Das Nederlands Fotomuseum, das nationale Museum für Fotografie, ist laut Mitteilung das wichtigste Zentrum für Ausstellung, Bewahrung, Sammlung und Erforschung der Fotografie aus den Niederlanden. Das Museum, das das niederländische fotografische Erbe bewahrt, befindet sich in Rotterdam. Im Februar 2026 wurde das Museum im Santos-Gebäude, einem renovierten historischen Wahrzeichen im Herzen des Rotterdamer Hafengebiets, wiedereröffnet. Das Gebäude ist Heimat für die nationale Sammlung von über 6,5 Millionen Objekten – eine der größten Museumssammlungen für Fotografie weltweit.

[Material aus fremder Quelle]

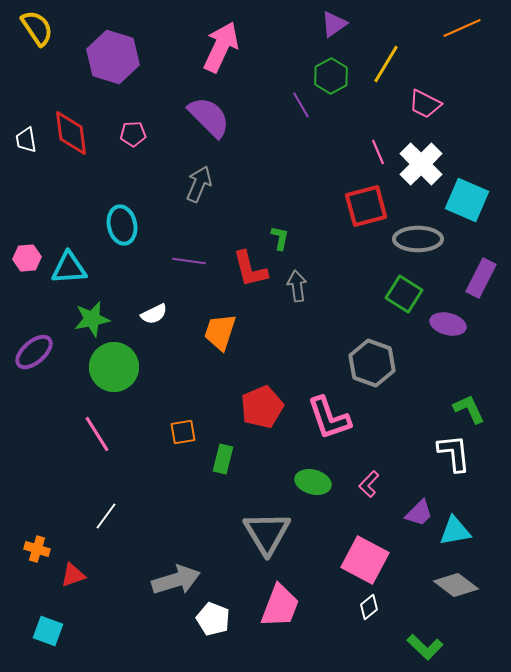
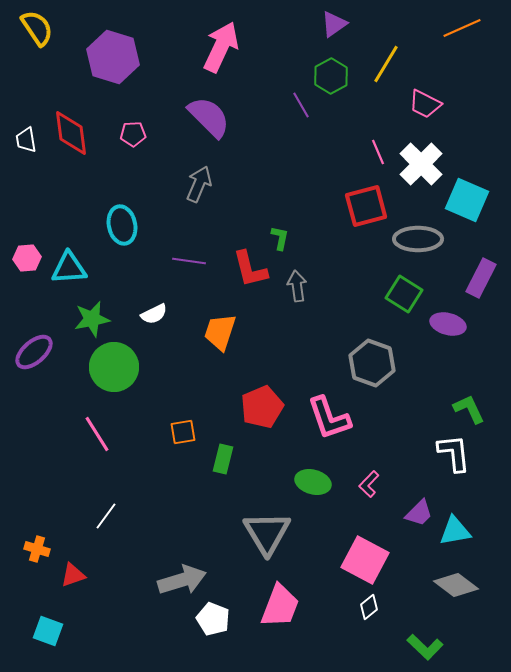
gray arrow at (176, 580): moved 6 px right
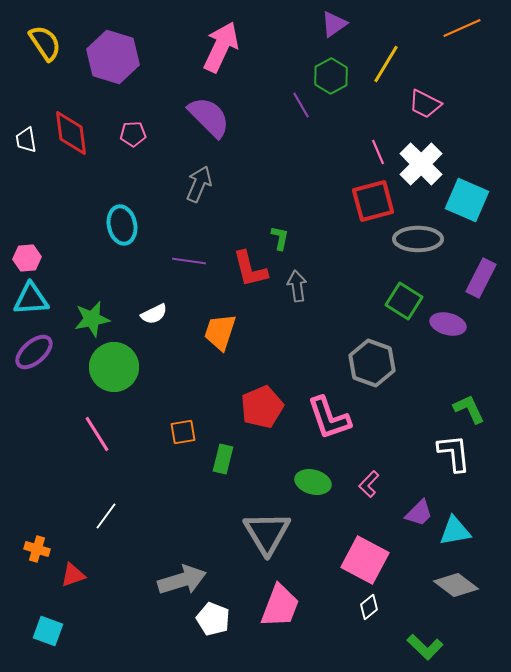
yellow semicircle at (37, 28): moved 8 px right, 15 px down
red square at (366, 206): moved 7 px right, 5 px up
cyan triangle at (69, 268): moved 38 px left, 31 px down
green square at (404, 294): moved 7 px down
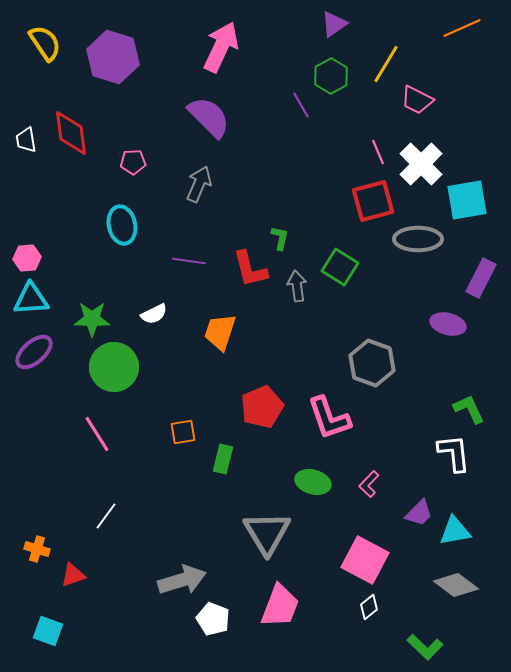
pink trapezoid at (425, 104): moved 8 px left, 4 px up
pink pentagon at (133, 134): moved 28 px down
cyan square at (467, 200): rotated 33 degrees counterclockwise
green square at (404, 301): moved 64 px left, 34 px up
green star at (92, 319): rotated 12 degrees clockwise
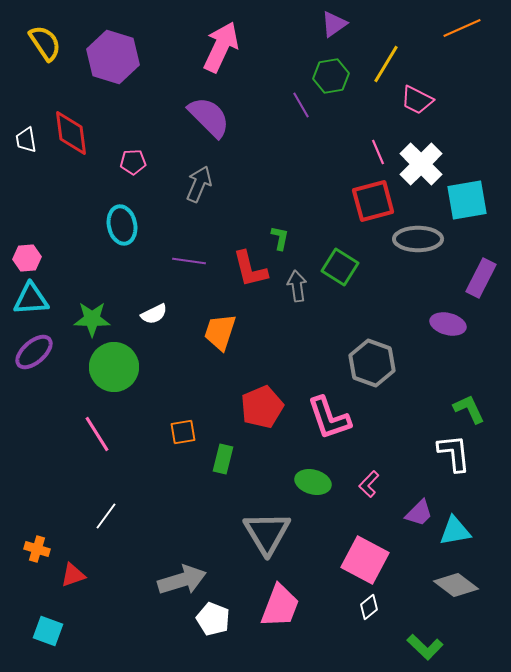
green hexagon at (331, 76): rotated 20 degrees clockwise
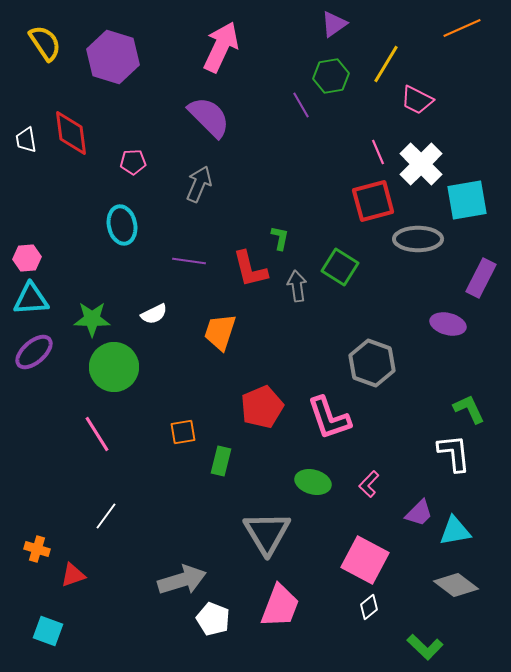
green rectangle at (223, 459): moved 2 px left, 2 px down
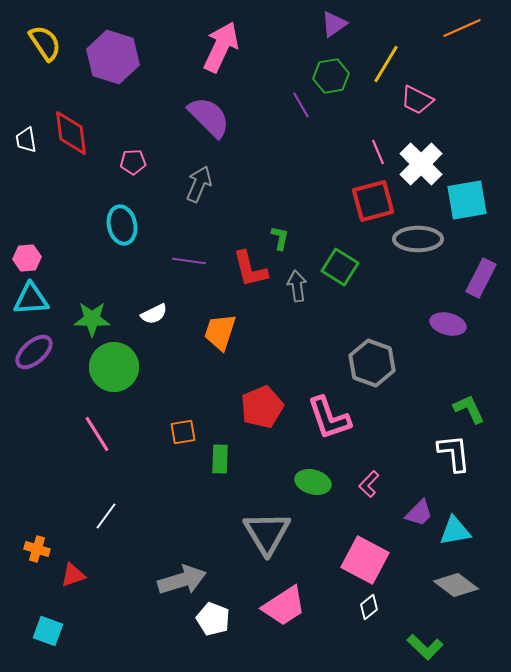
green rectangle at (221, 461): moved 1 px left, 2 px up; rotated 12 degrees counterclockwise
pink trapezoid at (280, 606): moved 4 px right; rotated 36 degrees clockwise
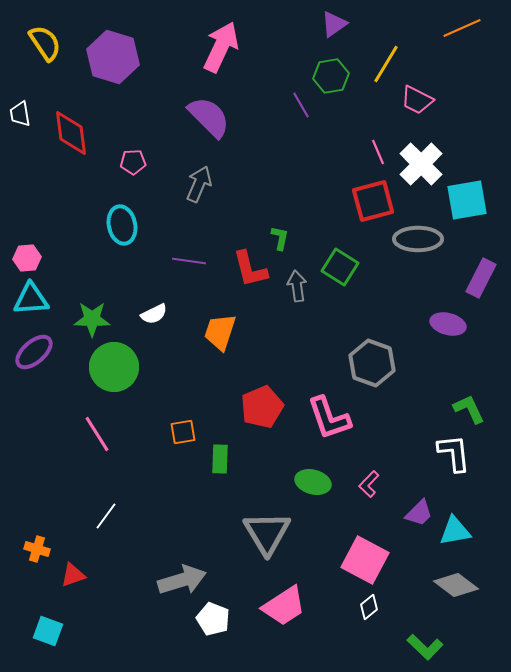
white trapezoid at (26, 140): moved 6 px left, 26 px up
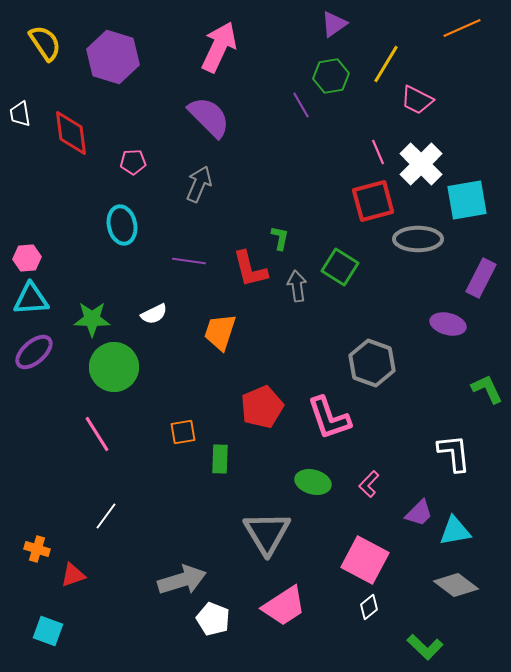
pink arrow at (221, 47): moved 2 px left
green L-shape at (469, 409): moved 18 px right, 20 px up
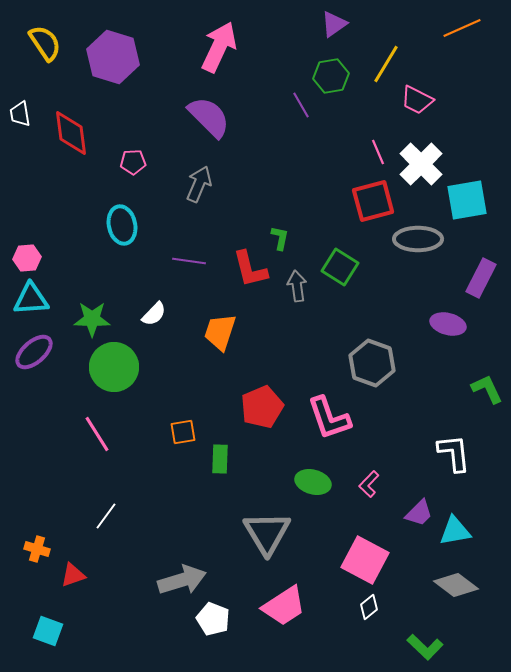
white semicircle at (154, 314): rotated 20 degrees counterclockwise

Neun Etagen für die Fotografie
Das Museum wurde 2003 gegründet, nachdem Hein Wertheimer, ein leidenschaftlicher Amateurfotograf, 22 Millionen Gulden (11,2 Millionen Euro) vermachte, um ein Museum für niederländische Fotografie zu schaffen.
Der Umzug in das renovierte Santos-Lagerhaus ermöglicht es dem Museum, seine Sammlung besser zugänglich zu machen. Das neunstöckige Gebäude umfasst großzügige Ausstellungsflächen, eine Fotobuchhandlung und Bibliothek, die allen offensteht, Bildungsstudios, Gemeinschaftsräume, ein Museumscafé, eine Dunkelkammer und ein Restaurant auf dem Dach mit Panoramablick auf die Skyline von Rotterdam. Im Zentrum des Gebäudes befinden sich neue klimatisierte Einrichtungen, die die Sammlung und das Restaurierungszentrum des Museums beherbergen. Glaswände ermöglichen es den Besuchern, die Sammlung und die Atelierräume zu beobachten, in denen Spezialisten hinter den Kulissen in Bereichen wie Restaurierung und Konservierung arbeiten.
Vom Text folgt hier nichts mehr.